Bezons, mercredi 25 novembre. François 49 ans, travaille depuis 27 ans dans cette usine. Propriété du Joint Français, puis de Hutchinson, elle avait été rachetée par l’américain PPG en 2015. LP/Thibault Chaffotte
« C'est du dégoût. On s'est fait rouler dans la farine », estime François, 49 ans, à propos de la suppression prochaine du site PPG Sealants Europe à Bezons (Val-d'Oise). Comme une soixantaine de salariés, il était présent ce mercredi à la manifestation organisée par les syndicats devant l'entreprise. Elle fait suite à l'annonce par la direction de l'entreprise en comité social et économique (CSE) d'un plan de cessation d'activité avec une fermeture en 2021 de cette usine de mastics pour l'automobile et l'aéronautique.
«Ils nous ont promis monts et merveilles»
François garde en souvenir le jour d'octobre 2015 où cette usine vieille d'un siècle a été rachetée par le géant américain de l'industrie chimique PPG. Elle était jusqu'alors sous le pavillon de Hutchinson et avant cela sous celui du Joint français. « Ils nous ont promis monts et merveilles il y a cinq ans, se souvient-il. Ils venaient pour pérenniser des emplois. Il y a eu des promesses d'embauches. On les a reçus avec des petits fours sous les applaudissements et là ils vont nous renvoyer comme des malpropres. »
Sur les 208 salariés que compte l'entreprise, la direction a annoncé pour l'instant 15 reclassements. « Il y a de fortes chances que la priorité soit donnée aux cadres », estime-t-il. Ils représentent 25 personnes sur les effectifs. François est agent de maîtrise. « Je suis aux expéditions. Je suis responsable du chargement et déchargement des camions », indique-t-il. Il fait ça depuis quatre ans. « J'ai été vingt-trois ans en production, en tant que chef d'équipe. J'étais responsable de dix gars sur deux ateliers pour faire du mastic pour double vitrage », ajoute-t-il.
« C'est du stress, de l'angoisse. Ce n'est pas un ou deux collègues, c'est 208 collègues qui peuvent se retrouver sur le carreau », souligne-t-il. La peur du chômage est partagée par tous. « Il faut savoir que la moyenne d'âge sur notre site est de 46 ans. Avec le Covid-19, la crise, ça va être compliqué », redoute-t-il. Ses enfants - un fils de 25 ans et une fille de 22 ans - sont grands, il a fini de rembourser sa maison, mais d'autres ont encore des crédits à payer. Les agents de maîtrise comme lui gagnent entre 1 800 et 2 500 €. « Les ouvriers entre 1 600 et 1 800 €, je pense » ajoute-t-il.
«Notre bénéfice était de 10 millions d'euros l'année dernière»
Pour justifier cette fermeture, la direction indiquait « être confrontée depuis plusieurs années à une surcapacité de [ses] outils de production ». La crise économique aurait aggravé la situation, en particulier en ce qui concerne le secteur aéronautique durent touché par les mesures de restriction liées à l'épidémie.
« La direction aux Etats-Unis a annoncé qu'on était l'entreprise la moins rentable du groupe, alors que notre bénéfice était de 10 millions d'euros l'année dernière, indique-t-il. Ils nous ont pris toutes nos formules qu'on fabriquait depuis cinquante ans voire plus et maintenant ils vont les produire en Allemagne, en Angleterre et en Espagne. »
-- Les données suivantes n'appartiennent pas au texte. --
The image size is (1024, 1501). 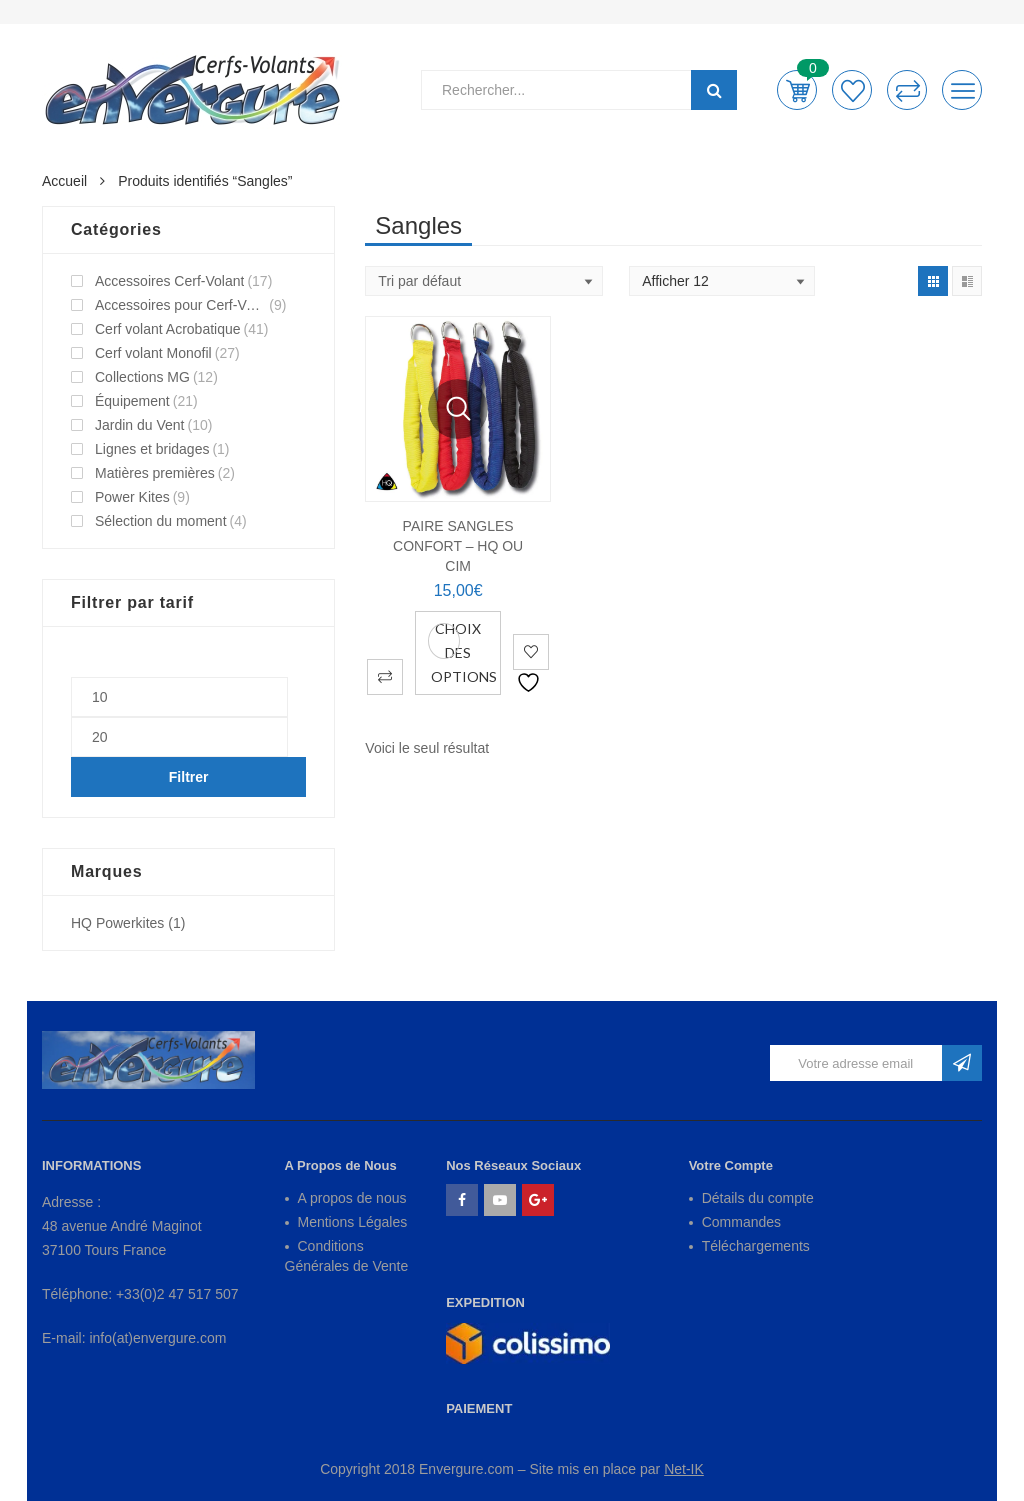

« Bezons est confronté depuis 2017 à des problèmes de mise au point de produits, justifiait récemment François Rambié, porte-parole de la direction sur le projet de cessation d'activité. Cela a provoqué des déréférencements de produits par les acheteurs qui allaient se fournir dans d'autres usines PPG. Entre 2017 et 2019, l'usine a perdu 50 % de ses volumes produits. »
Les difficultés ne datent pas d'hier. « On savait qu'on allait mal mais on ne pensait pas qu'on en arriverait là », rétorque François. Les syndicats entendent contester la décision de l'entreprise. Lors de la manifestation, l'avocat spécialiste des conflits sociaux Fiodor Rilov s'est longuement adressé aux salariés pour leur proposer de monter une action en justice. Ce n'est qu'un début.